Is this elite liberal institution really Rape City, U.S.A.? Far be it from me to defend Berkeley, but K.C. Johnson is skeptical:
Anyone who follows the contemporary media closely is doubtless familiar with the suddenly ubiquitous phrase “rape culture.” In the context of higher education, the phrase implies two interlocking beliefs. First: despite crime statistics showing sexual assault (as well as all violent crimes) to be very uncommon on campus, colleges and universities are, in fact, hotbeds of rape (but not, it appears, of all other violent crimes). Second: despite the fact that most college faculties and nearly all administrations are extraordinarily sympathetic to the activists’ position on gender issues, the campus culture over which these figures preside nonetheless–somehow–actually encourages the prevalence of rape at college.
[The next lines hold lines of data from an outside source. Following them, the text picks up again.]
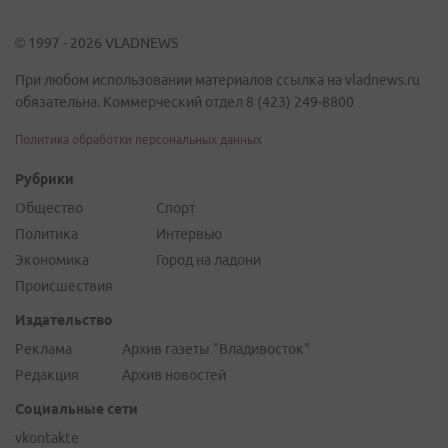
© 1997 - 2026 VLADNEWS
При любом использовании материалов ссылка на vladnews.ru
обязательна. Коммерческий отдел 8 (423) 249-8800
Политика обработки персональных данных
Рубрики
Общество
Спорт
Политика
Интервью
Экономика
Город на ладони
Происшествия
Издательство
Реклама
Архив газеты "Владивосток"
Редакция
Архив новостей
Социальные сети
vkontakte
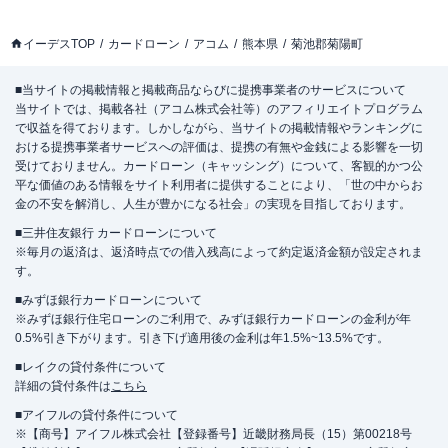
イーデスTOP
カードローン
アコム
熊本県
菊池郡菊陽町
■当サイトの掲載情報と掲載商品ならびに提携事業者のサービスについて
当サイトでは、掲載各社（アコム株式会社等）のアフィリエイトプログラム
で収益を得ております。しかしながら、当サイトの掲載情報やランキングに
おける提携事業者サービスへの評価は、提携の有無や金銭による影響を一切
受けておりません。カードローン（キャッシング）について、客観的かつ公
平な価値のある情報をサイト利用者に提供することにより、「世の中からお
金の不安を解消し、人生が豊かになる社会」の実現を目指しております。
■三井住友銀行 カードローンについて
※毎月の返済は、返済時点での借入残高によって約定返済金額が設定されま
す。
■みずほ銀行カードローンについて
※みずほ銀行住宅ローンのご利用で、みずほ銀行カードローンの金利が年
0.5%引き下がります。引き下げ適用後の金利は年1.5%~13.5%です。
■レイクの貸付条件について
詳細の貸付条件は
こちら
■アイフルの貸付条件について
※【商号】アイフル株式会社【登録番号】近畿財務局長（15）第00218号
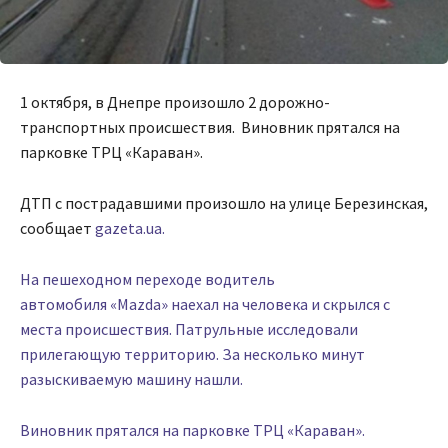
1 октября, в Днепре произошло 2 дорожно-
транспортных происшествия. Виновник прятался на
парковке ТРЦ «Караван».
ДТП с пострадавшими произошло на улице Березинская,
сообщает
gazeta.ua.
На пешеходном переходе водитель
автомобиля «Mazda» наехал на человека и скрылся с
места происшествия. Патрульные исследовали
прилегающую территорию. За несколько минут
разыскиваемую машину нашли.
Виновник прятался на парковке ТРЦ «Караван».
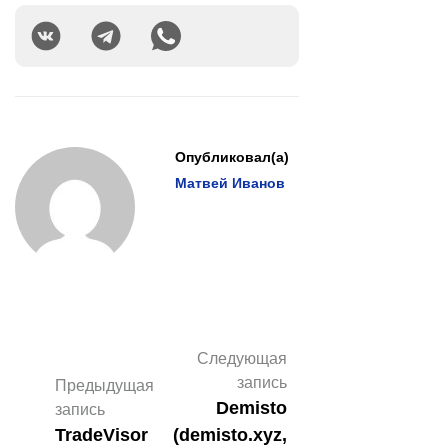
Опубликовал(а)
Матвей Иванов
Следующая
запись
Предыдущая
Demisto
запись
TradeVisor
(demisto.xyz,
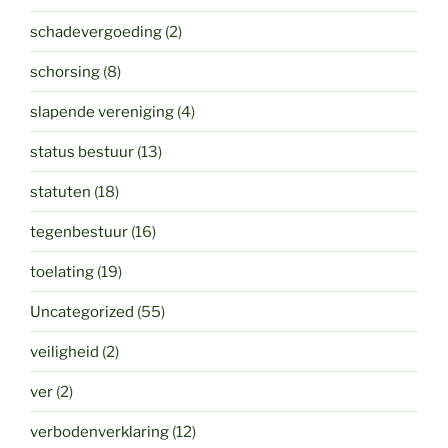
schadevergoeding
(2)
schorsing
(8)
slapende vereniging
(4)
status bestuur
(13)
statuten
(18)
tegenbestuur
(16)
toelating
(19)
Uncategorized
(55)
veiligheid
(2)
ver
(2)
verbodenverklaring
(12)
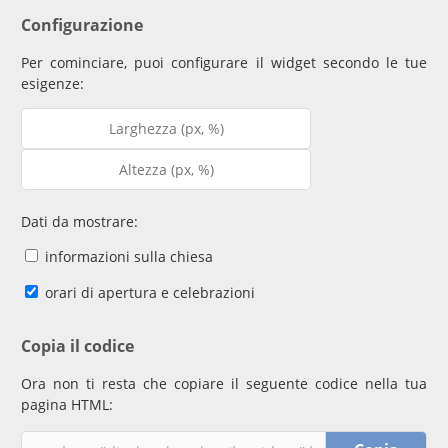
Configurazione
Per cominciare, puoi configurare il widget secondo le tue
esigenze:
Dati da mostrare:
informazioni sulla chiesa
orari di apertura e celebrazioni
Copia il codice
Ora non ti resta che copiare il seguente codice nella tua
pagina HTML:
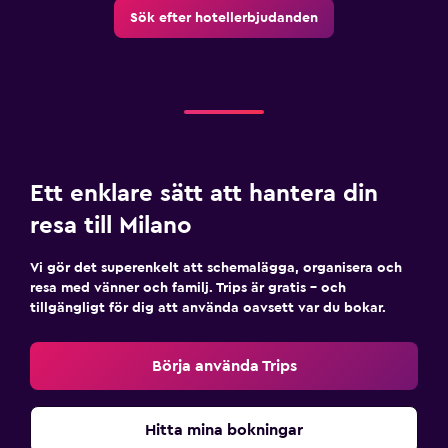
Sök efter hotellerbjudanden
Ett enklare sätt att hantera din
resa till Milano
Vi gör det superenkelt att schemalägga, organisera och
resa med vänner och familj. Trips är gratis – och
tillgängligt för dig att använda oavsett var du bokar.
Börja använda Trips
Hitta mina bokningar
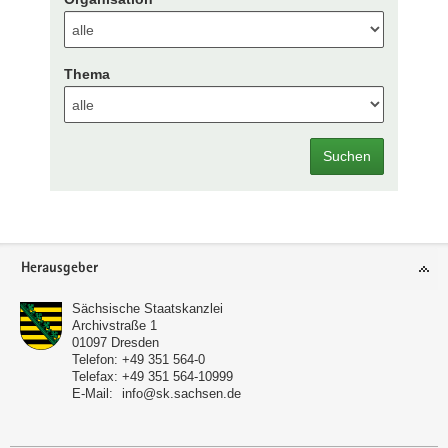
Thema
Suchen
Footer-
Herausgeber
Bereich
Sächsische Staatskanzlei
Archivstraße 1
01097
Dresden
Telefon:
+49 351 564-0
Telefax:
+49 351 564-10999
E-Mail:
info@sk.sachsen.de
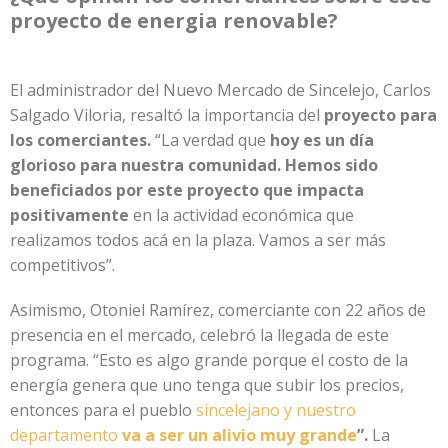
proyecto de energia renovable?
El administrador del Nuevo Mercado de Sincelejo, Carlos
Salgado Viloria, resaltó la importancia del
proyecto para
los comerciantes.
“La verdad que
hoy es un día
glorioso para nuestra comunidad. Hemos sido
beneficiados por este proyecto que impacta
positivamente
en la actividad económica que
realizamos todos acá en la plaza. Vamos a ser más
competitivos”.
Asimismo, Otoniel Ramírez, comerciante con 22 años de
presencia en el mercado, celebró la llegada de este
programa. “Esto es algo grande porque el costo de la
energía genera que uno tenga que subir los precios,
entonces para el pueblo
sincelejano y nuestro
departamento
va a ser un alivio muy grande
”.
La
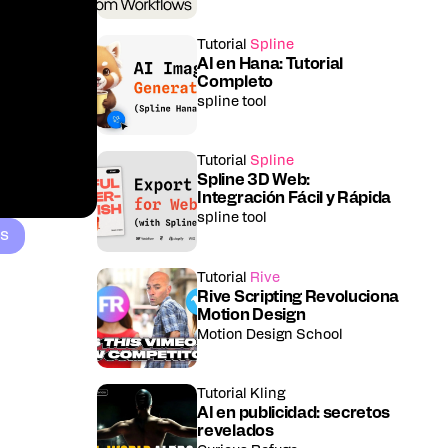
Tutorial
Spline
AI en Hana: Tutorial
Completo
spline tool
Tutorial
Spline
Spline 3D Web:
Integración Fácil y Rápida
spline tool
ts
Tutorial
Rive
Rive Scripting Revoluciona
Motion Design
Motion Design School
Tutorial
Kling
AI en publicidad: secretos
revelados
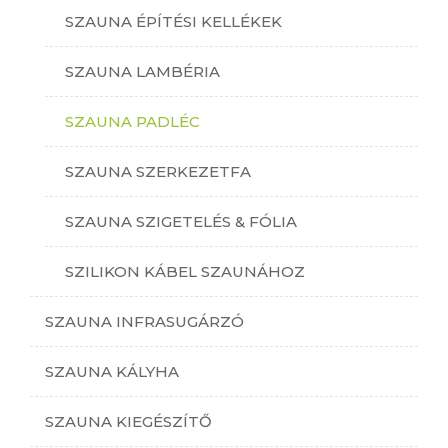
SZAUNA ÉPÍTÉSI KELLÉKEK
SZAUNA LAMBÉRIA
SZAUNA PADLÉC
SZAUNA SZERKEZETFA
SZAUNA SZIGETELÉS & FÓLIA
SZILIKON KÁBEL SZAUNÁHOZ
SZAUNA INFRASUGÁRZÓ
SZAUNA KÁLYHA
SZAUNA KIEGÉSZÍTŐ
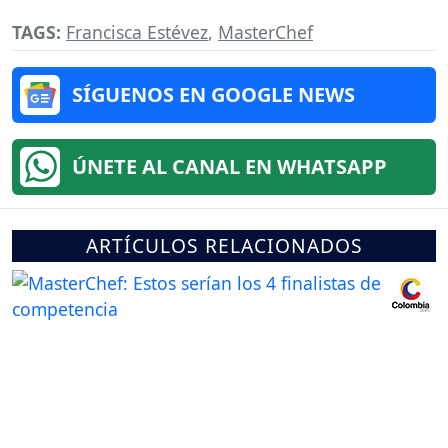
TAGS:
Francisca Estévez
,
MasterChef
SÍGUENOS EN GOOGLE NEWS
ÚNETE AL CANAL EN WHATSAPP
ARTÍCULOS RELACIONADOS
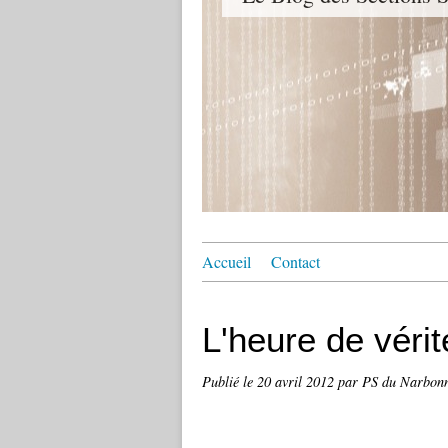
Accueil
Contact
L'heure de vérit
Publié le
20 avril 2012
par PS du Narbon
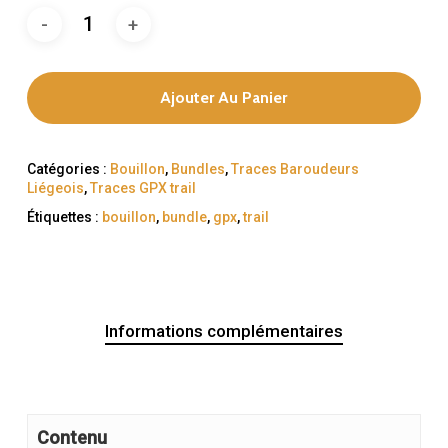
Ajouter Au Panier
Catégories :
Bouillon
,
Bundles
,
Traces Baroudeurs
Liégeois
,
Traces GPX trail
Étiquettes :
bouillon
,
bundle
,
gpx
,
trail
Informations complémentaires
Contenu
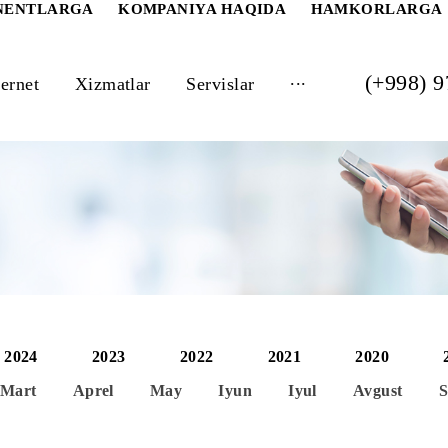
 ABONENTLARGA
KOMPANIYA HAQIDA
HAM
...
Internet
Xizmatlar
Servislar
2024
2023
2022
2021
al
Mart
Aprel
May
Iyun
Iyul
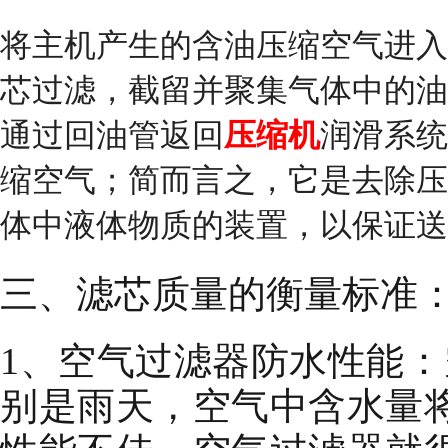
将主机产生的含油压缩空气进入
芯过滤，截留并聚集气体中的油
通过回油管返回
压缩机
润滑系统
缩空气；简而言之，它是去除压
体中液体物质的装置，以保证送
三、滤芯质量的衡量标准
1、空气过滤器防水性能
别是雨天，空气中含水量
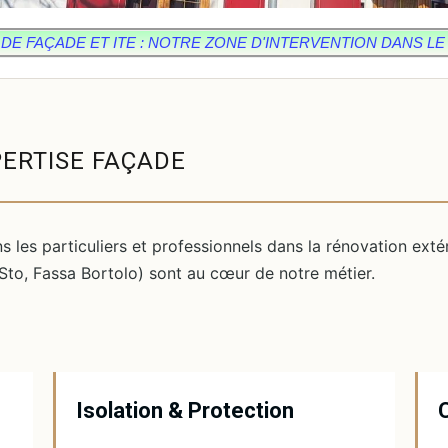
E FAÇADE ET ITE : NOTRE ZONE D'INTERVENTION DANS LE 
PERTISE FAÇADE
les particuliers et professionnels dans la rénovation exté
Sto, Fassa Bortolo) sont au cœur de notre métier.
Isolation & Protection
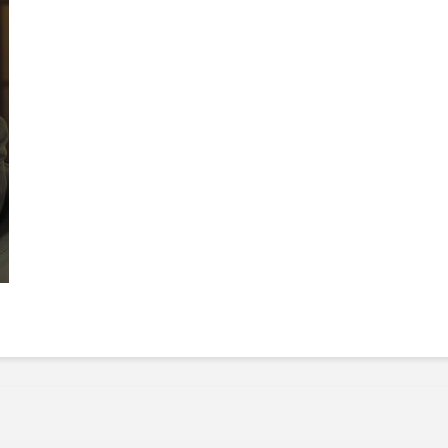
Manger des fraises
Cantons
locales en plein hiver :
s’invite
4 recettes pour les
temps d
intégrer à vos repas
25 no
cet hiver
Tout ba
11 janvier 2022
l’huile…
Evive lance un défi
pour Ch
santé pour motiver
Winde
ses consommateurs à
25 no
tenir leurs
résolutions
11 janvier 2022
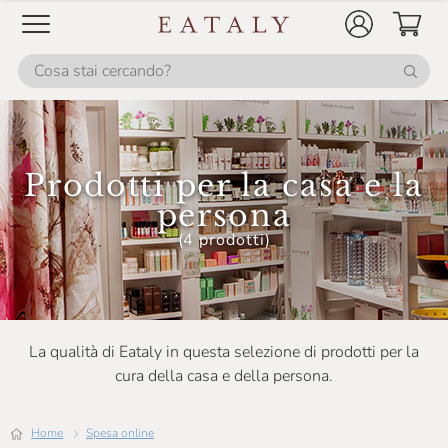
Sapone Di Un Tempo
Slow Food Editore
Slow Food Editore Per Eataly
Smeg
Prodotti per la casa e la
Sperling & Kupfer
persona
TVS
(4 prodotti)
Joie
La qualità di Eataly in questa selezione di prodotti per la
cura della casa e della persona.
Home
Spesa online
That little, if any, evidence exists to sustain either of these beliefs has not deterred the “rape culture” believers; if anything, the lack of evidence for their claims appears to have emboldened them.
What people used to mean by the word “rape” has been revised in recent decades because of college women complaining about date rape. The rhetoric of SlutWalk activists — “No means no!” — is obviously not directed at the lurking sociopath, the knife-wielding career criminal who pounces from ambush in darkened alleys. Rather, feminist harangues about the meaning and importance of consent are directed at otherwise law-abiding men who don’t cope appropriately with sexual rejection.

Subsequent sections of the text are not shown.